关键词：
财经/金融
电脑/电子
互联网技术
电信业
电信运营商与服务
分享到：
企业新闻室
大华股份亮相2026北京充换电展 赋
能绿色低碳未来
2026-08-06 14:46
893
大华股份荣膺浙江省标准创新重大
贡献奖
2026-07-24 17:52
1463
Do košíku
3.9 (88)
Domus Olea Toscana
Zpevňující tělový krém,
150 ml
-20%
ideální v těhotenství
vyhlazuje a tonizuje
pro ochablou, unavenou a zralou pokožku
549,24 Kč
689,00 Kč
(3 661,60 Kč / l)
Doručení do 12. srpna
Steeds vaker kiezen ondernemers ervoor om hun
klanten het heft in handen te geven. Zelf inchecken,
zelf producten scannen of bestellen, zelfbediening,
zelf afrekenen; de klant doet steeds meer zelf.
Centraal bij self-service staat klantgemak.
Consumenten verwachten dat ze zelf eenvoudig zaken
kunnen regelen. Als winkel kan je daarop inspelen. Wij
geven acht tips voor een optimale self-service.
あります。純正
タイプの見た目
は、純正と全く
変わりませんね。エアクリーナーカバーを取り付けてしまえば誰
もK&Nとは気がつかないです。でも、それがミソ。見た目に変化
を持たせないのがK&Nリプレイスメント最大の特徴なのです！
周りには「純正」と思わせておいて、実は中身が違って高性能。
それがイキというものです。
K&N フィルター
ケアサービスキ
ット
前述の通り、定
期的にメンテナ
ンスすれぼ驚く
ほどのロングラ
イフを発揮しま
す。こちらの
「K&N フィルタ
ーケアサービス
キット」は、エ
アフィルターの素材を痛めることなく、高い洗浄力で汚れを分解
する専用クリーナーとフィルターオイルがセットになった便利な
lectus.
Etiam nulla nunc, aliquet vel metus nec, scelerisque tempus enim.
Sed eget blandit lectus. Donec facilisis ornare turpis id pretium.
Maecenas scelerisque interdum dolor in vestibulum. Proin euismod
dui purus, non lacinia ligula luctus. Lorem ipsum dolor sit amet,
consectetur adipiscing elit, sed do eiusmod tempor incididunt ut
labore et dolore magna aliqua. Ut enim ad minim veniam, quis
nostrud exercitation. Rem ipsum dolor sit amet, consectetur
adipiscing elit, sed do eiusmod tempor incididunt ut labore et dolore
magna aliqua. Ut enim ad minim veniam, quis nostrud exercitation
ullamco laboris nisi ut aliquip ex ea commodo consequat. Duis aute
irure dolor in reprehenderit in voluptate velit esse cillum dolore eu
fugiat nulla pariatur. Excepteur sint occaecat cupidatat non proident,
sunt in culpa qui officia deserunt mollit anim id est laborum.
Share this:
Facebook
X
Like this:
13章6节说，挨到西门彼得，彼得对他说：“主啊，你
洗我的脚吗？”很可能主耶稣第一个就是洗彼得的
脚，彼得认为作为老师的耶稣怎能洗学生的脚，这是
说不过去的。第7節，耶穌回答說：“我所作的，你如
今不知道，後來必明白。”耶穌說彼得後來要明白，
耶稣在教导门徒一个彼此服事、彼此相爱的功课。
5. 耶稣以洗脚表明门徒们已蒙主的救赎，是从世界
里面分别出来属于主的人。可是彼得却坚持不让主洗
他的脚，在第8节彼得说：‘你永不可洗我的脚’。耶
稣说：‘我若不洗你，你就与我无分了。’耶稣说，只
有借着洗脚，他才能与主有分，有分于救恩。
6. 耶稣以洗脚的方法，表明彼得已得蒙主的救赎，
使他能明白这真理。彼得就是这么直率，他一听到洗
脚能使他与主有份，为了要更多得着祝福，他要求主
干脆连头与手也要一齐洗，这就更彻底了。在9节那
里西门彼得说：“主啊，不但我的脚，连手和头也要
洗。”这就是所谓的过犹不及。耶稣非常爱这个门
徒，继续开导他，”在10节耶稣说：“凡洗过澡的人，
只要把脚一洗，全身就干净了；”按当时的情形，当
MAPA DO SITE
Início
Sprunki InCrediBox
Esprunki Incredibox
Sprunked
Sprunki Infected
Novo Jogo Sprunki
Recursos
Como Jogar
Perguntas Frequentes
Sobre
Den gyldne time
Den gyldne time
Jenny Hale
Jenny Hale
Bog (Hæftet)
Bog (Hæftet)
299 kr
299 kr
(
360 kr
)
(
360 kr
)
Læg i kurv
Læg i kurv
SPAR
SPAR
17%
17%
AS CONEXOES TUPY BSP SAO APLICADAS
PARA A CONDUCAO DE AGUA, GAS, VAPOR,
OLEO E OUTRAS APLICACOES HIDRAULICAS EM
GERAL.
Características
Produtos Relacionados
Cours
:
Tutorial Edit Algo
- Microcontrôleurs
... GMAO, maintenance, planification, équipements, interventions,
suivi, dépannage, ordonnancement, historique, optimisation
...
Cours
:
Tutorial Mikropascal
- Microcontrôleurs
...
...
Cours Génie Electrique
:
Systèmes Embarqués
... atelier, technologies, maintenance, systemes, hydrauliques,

┄┄┄┄┄┄┄┄┄┄

Work item – Filter the entries above down to the lines that hold the word "incididunt", and copy those lines.

Task response –
consectetur adipiscing elit, sed do eiusmod tempor incididunt ut
adipiscing elit, sed do eiusmod tempor incididunt ut labore et dolore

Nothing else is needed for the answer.